Andra Day was awarded Best Actress for The United States vs. Billie Holiday, and the late Chadwick Boseman Best Actor for Ma Rainey’s Black Bottom. How important is it for him to see black people win awards and black musicians remembered in film? “It’s always great to be acknowledged,” he says, “I think it’s good to see people recognised, and not recognised just based on the colour of their skin but the excellence they present to the craft.”

His favourite Billie Holiday number? ‘Autumn in New York’. It’s not on Lady in Satin, but I mention Holiday’s penultimate album anyway, the most heart-breaking record I’ve ever heard. Technically she’s not at her best, but that’s what makes it so beautiful. “That’s right,” he says, “it comes across as a real, authentic performance that represents life.” When music does that, he resumes, “when music is life, it transcends just being music. That’s when it’s most powerful, most emotionally impactful.”

With regards emotion, I ask him about the Musical March for Justice he led last year, following the murder of George Floyd, and the importance of channelling what must be intense anger into something peaceful. He calls it “foolish” to hold onto rage. When you’re incensed, he says, “you should feel compelled to do something with that feeling [but] you can’t let that initial anger lay in your spirit for too long, it will destroy you.” As well as life, he continues, music can embody spirit, “important in times when emotions can get the best of us. That’s why people have music as a part of ritual, the Native Americans had sacred dances, there’s music for worship, Negro Spirituals that people sung to get through the enslavement of our ancestors.” In the direst scenarios, he says, in which “the deepest levels of anger” might engulf people, they use music to surpass that.
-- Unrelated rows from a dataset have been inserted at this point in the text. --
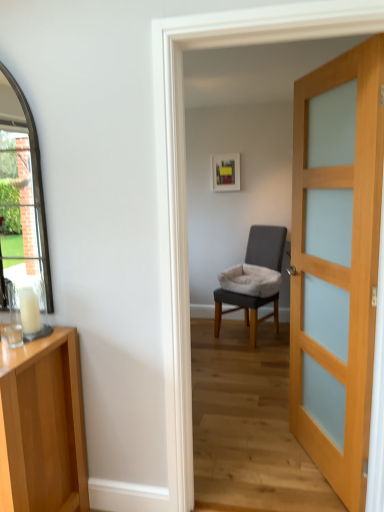 Measure the distance between point (x=339, y=308) and camera.

They are 6.54 feet apart.

Locate an element on the screen. Image resolution: width=384 pixels, height=512 pixels. gray fabric chair at center is located at coordinates (244, 310).

The height and width of the screenshot is (512, 384). Describe the element at coordinates (244, 310) in the screenshot. I see `gray fabric chair at center` at that location.

Identify the location of wooden door at right. (336, 262).

Which is more to the left, wooden door at right or gray fabric chair at center?

From the viewer's perspective, gray fabric chair at center appears more on the left side.

Based on the photo, from a real-world perspective, which object stands above the other?

wooden door at right, from a real-world perspective.

Is wooden door at right beside gray fabric chair at center?

No, wooden door at right is not beside gray fabric chair at center.

Is wooden door at right far from light wood cabinet at left?

Yes, wooden door at right and light wood cabinet at left are located far from each other.

Between wooden door at right and light wood cabinet at left, which one has less height?

light wood cabinet at left is shorter.

Is wooden door at right positioned in front of light wood cabinet at left?

No.

From a real-world perspective, which object stands above the other?

wooden door at right.

Does gray fabric chair at center appear on the left side of light wood cabinet at left?

No.

In terms of width, does gray fabric chair at center look wider or thinner when compared to light wood cabinet at left?

gray fabric chair at center is wider than light wood cabinet at left.

Which is less distant, (272, 251) or (34, 359)?

Point (34, 359)

From a real-world perspective, which is physically above, gray fabric chair at center or light wood cabinet at left?

gray fabric chair at center.

Does light wood cabinet at left have a smaller size compared to wooden door at right?

Actually, light wood cabinet at left might be larger than wooden door at right.

This screenshot has height=512, width=384. What are the coordinates of `door above the light wood cabinet at left (from a real-world perspective)` in the screenshot? It's located at (336, 262).

Is light wood cabinet at left to the left of wooden door at right from the viewer's perspective?

Indeed, light wood cabinet at left is positioned on the left side of wooden door at right.

Is light wood cabinet at left facing away from wooden door at right?

light wood cabinet at left is not turned away from wooden door at right.

Can you confirm if gray fabric chair at center is positioned to the left of wooden door at right?

Indeed, gray fabric chair at center is positioned on the left side of wooden door at right.

The image size is (384, 512). Identify the location of chair located underneath the wooden door at right (from a real-world perspective). (244, 310).

Which point is more forward, (x=263, y=234) or (x=322, y=330)?

Point (x=322, y=330)

Is light wood cabinet at left aimed at gray fabric chair at center?

No, light wood cabinet at left is not aimed at gray fabric chair at center.

Between light wood cabinet at left and gray fabric chair at center, which one is positioned in front?

light wood cabinet at left.

Considering the relative sizes of light wood cabinet at left and gray fabric chair at center in the image provided, is light wood cabinet at left thinner than gray fabric chair at center?

Yes, light wood cabinet at left is thinner than gray fabric chair at center.

Can you tell me how much light wood cabinet at left and gray fabric chair at center differ in facing direction?

There is a 26.8-degree angle between the facing directions of light wood cabinet at left and gray fabric chair at center.

Locate an element on the screen. chair located behind the wooden door at right is located at coordinates (244, 310).

I want to click on door above the light wood cabinet at left (from the image's perspective), so click(x=336, y=262).

Looking at the image, which one is located closer to wooden door at right, light wood cabinet at left or gray fabric chair at center?

Based on the image, light wood cabinet at left appears to be nearer to wooden door at right.

In the scene shown: Looking at the image, which one is located further to light wood cabinet at left, wooden door at right or gray fabric chair at center?

Among the two, gray fabric chair at center is located further to light wood cabinet at left.

From the image, which object appears to be nearer to light wood cabinet at left, gray fabric chair at center or wooden door at right?

The object closer to light wood cabinet at left is wooden door at right.

When comparing their distances from gray fabric chair at center, does light wood cabinet at left or wooden door at right seem further?

light wood cabinet at left.

Estimate the real-world distances between objects in this image. Which object is further from wooden door at right, gray fabric chair at center or light wood cabinet at left?

gray fabric chair at center.

Looking at the image, which one is located closer to gray fabric chair at center, wooden door at right or light wood cabinet at left?

wooden door at right is positioned closer to the anchor gray fabric chair at center.

Image resolution: width=384 pixels, height=512 pixels. I want to click on door between light wood cabinet at left and gray fabric chair at center from front to back, so click(x=336, y=262). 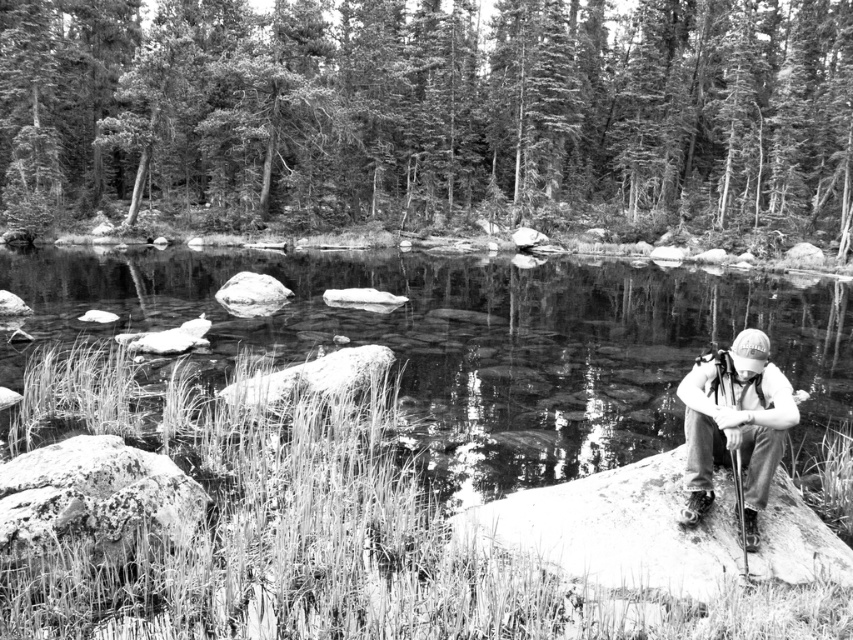 You are a photographer trying to capture the reflection of the white fabric cap at right in the water. Since the smooth granite boulder at right is blocking part of the view, will you need to adjust your position to get a clear shot of the cap?

The smooth granite boulder at right is not as tall as the white fabric cap at right, so adjusting your position slightly might allow you to see over the boulder and capture the reflection of the white fabric cap at right in the water. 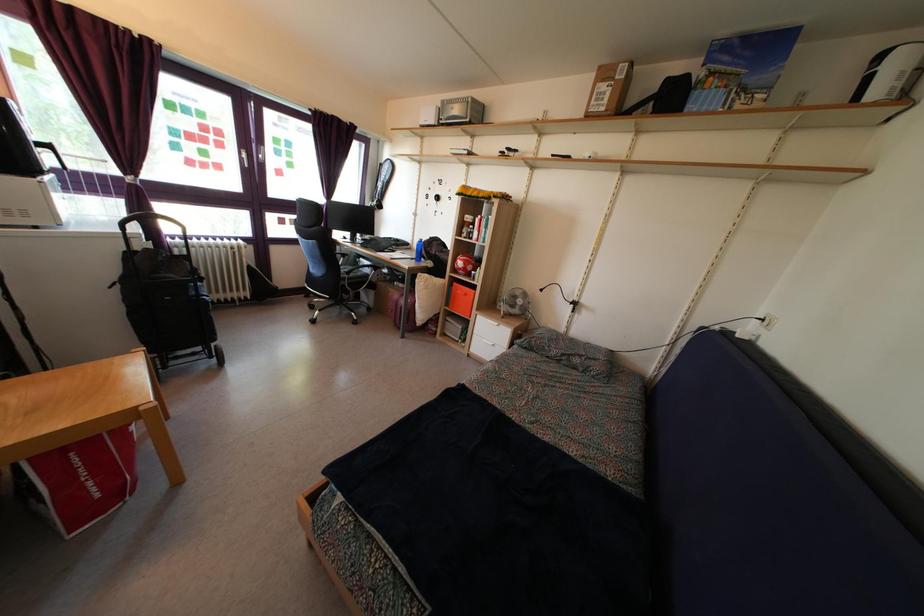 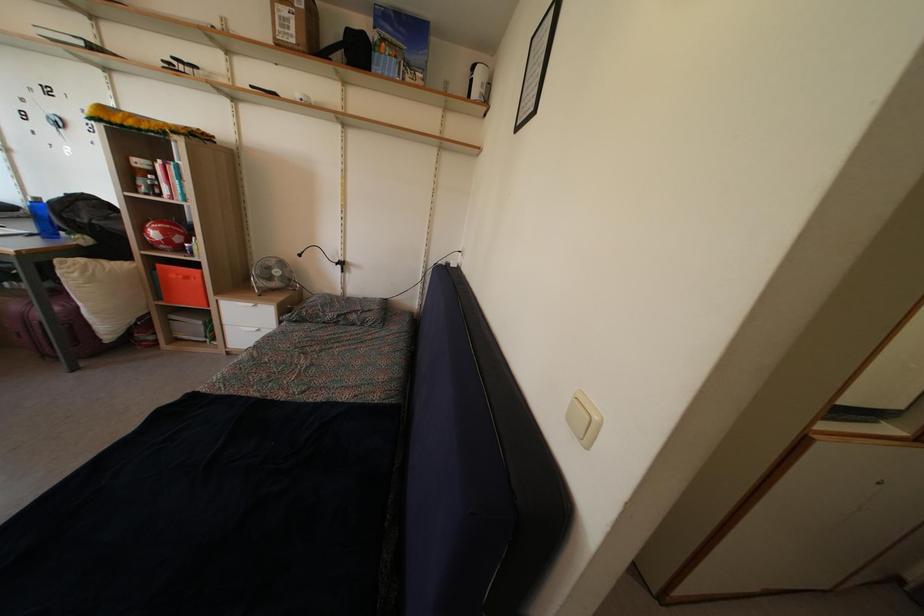 The point at (x=467, y=196) is marked in the first image. Where is the corresponding point in the second image?

(106, 116) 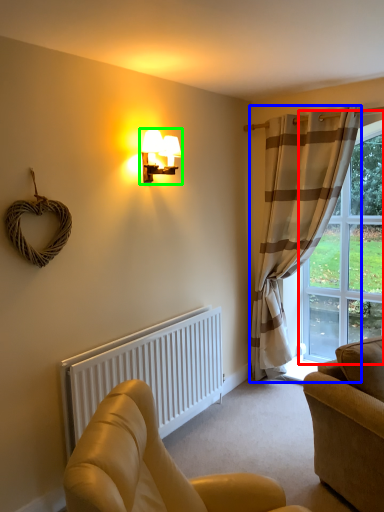 Question: Estimate the real-world distances between objects in this image. Which object is farther from window (highlighted by a red box), curtain (highlighted by a blue box) or lamp (highlighted by a green box)?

With him at a piano, I request a teaser from the Broadway musical he’s working on about artist Jean-Michel Basquiat. “No, I can’t, unfortunately,” he says, “but you’ll see it, it will come together in a way that is marvellous.” Basquiat was “beyond great. One of those people who influenced fashion, music, visual arts, culture at large.” Of Haitian and Puerto Rican descent, he was born in Brooklyn, and died when he was just 27. In 2017 his 1982 work, Untitled sold for $110.5 million, becoming the sixth most expensive work ever sold at auction. The paintings of Picasso and Matisse sell for that kind of money, Batiste says, not the work of somebody with Basquiat’s background – “a rare thing, a really great thing to make a musical about.”

With our 15 minutes coming to an end, I wonder what genre of music for him best sums up 2020 and the beginning of 2021. “Social music. Music taken from the past, [with] inspirations of the present, to create the future. We got to rebuild the future right now, both in reality and artistically. We have to use the power of our minds to imagine what the future will look and sound like.

“Look,” he then says, before hitting his keys and singing an “ooh”. What’s he listening to right now? Again, he sings, this time the opening notes of BTS’ ‘Dynamite’. The South Korean vocal band have “a good vibe”. He’s also been playing video game tracks from when he was a child. “Oh man, I’ve been gaming,” he states of his lockdown. “I just got to get a new TV now, I want a projector.” He’s got Super Nintendo, NES, Sega Genesis, PlayStation 4, and PlayStation One. I was a PlayStation 2 kid, I tell him, not wishing to offend him by pointing out I’m a few years younger. “Of course not,” he reassures once more, “so you’re PlayStation 2, PlayStation One was for me, that was my youth. My favourite game was Final Fantasy VII which just came back out on PlayStation 4.”

And of course, he plays me the theme, and not long after seems to pluck a basketball out of thin air… (This is the best Friday night I’ve had in some time.)

I always ask those I interview if there’s anything more they want to add when I’ve finished my questions. “Yes, indeed,” he repeats, then: “Snap into a Slim Jim!”

Yeah, we talked a fair bit about old school wrestlers too.

We Are is set for worldwide release on 19 March on Verve Records.